Je fis un lent pas en arrière.
Le protecteur que j'aimais n'existait pas.
Ce n'était qu'un garçon jouant au gangster dans un costume trop grand, terrifié à l'idée de perdre sa couronne.
- Nous partons pour le Sommet vendredi, dit-il, sa voix se durcissant, essayant de reprendre le contrôle qu'il savait être en train de perdre. Au chalet de chasse. Tu viens.
Je secouai la tête.
- Ce n'est pas une demande, claqua-t-il. Tu es ma pupille. Tu vas où je vais. Surtout maintenant. J'ai besoin de savoir ce que tu caches d'autre.
Il saisit mon menton, me forçant à le regarder.
Ses doigts étaient rudes.
- Tu m'appartiens, Grace.
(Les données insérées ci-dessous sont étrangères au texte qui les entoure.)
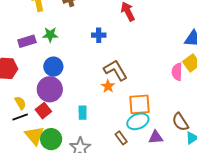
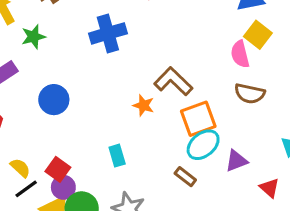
green star: (50, 35) -> (33, 37), moved
blue cross: (99, 35) -> (108, 33), size x1.6
brown L-shape: (116, 70) -> (173, 81), moved
purple circle: (50, 89) -> (63, 187), moved, size x0.6
brown semicircle: (180, 122) -> (250, 94), moved, turned -30

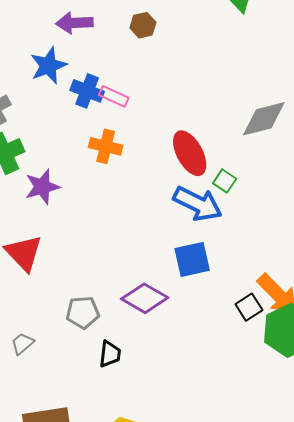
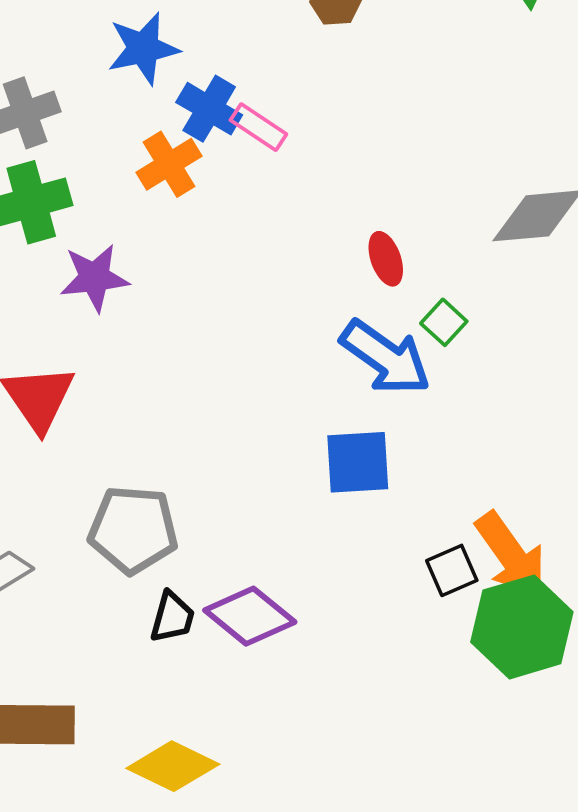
orange cross: (106, 146) -> (169, 164), moved, turned 36
red ellipse: (190, 153) -> (386, 259), size x0.6
purple diamond: (145, 298) -> (250, 616), moved
gray pentagon: (83, 312) -> (133, 530), size x1.4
Ne l'oublie pas.
Je ne clignai pas des yeux.
Je le laissai voir le vide dans mon regard.
J'irais au Sommet.
Pas parce qu'il me l'ordonnait.
Mais parce que le chalet de chasse était à quinze kilomètres de l'autoroute.
C'était l'endroit parfait pour disparaître.
Je me dégageai de son toucher et marchai vers la maison.
Je ne me retournai pas.
Je versai une seule larme dans l'obscurité.
C'était la dernière chose qu'il obtiendrait jamais de moi.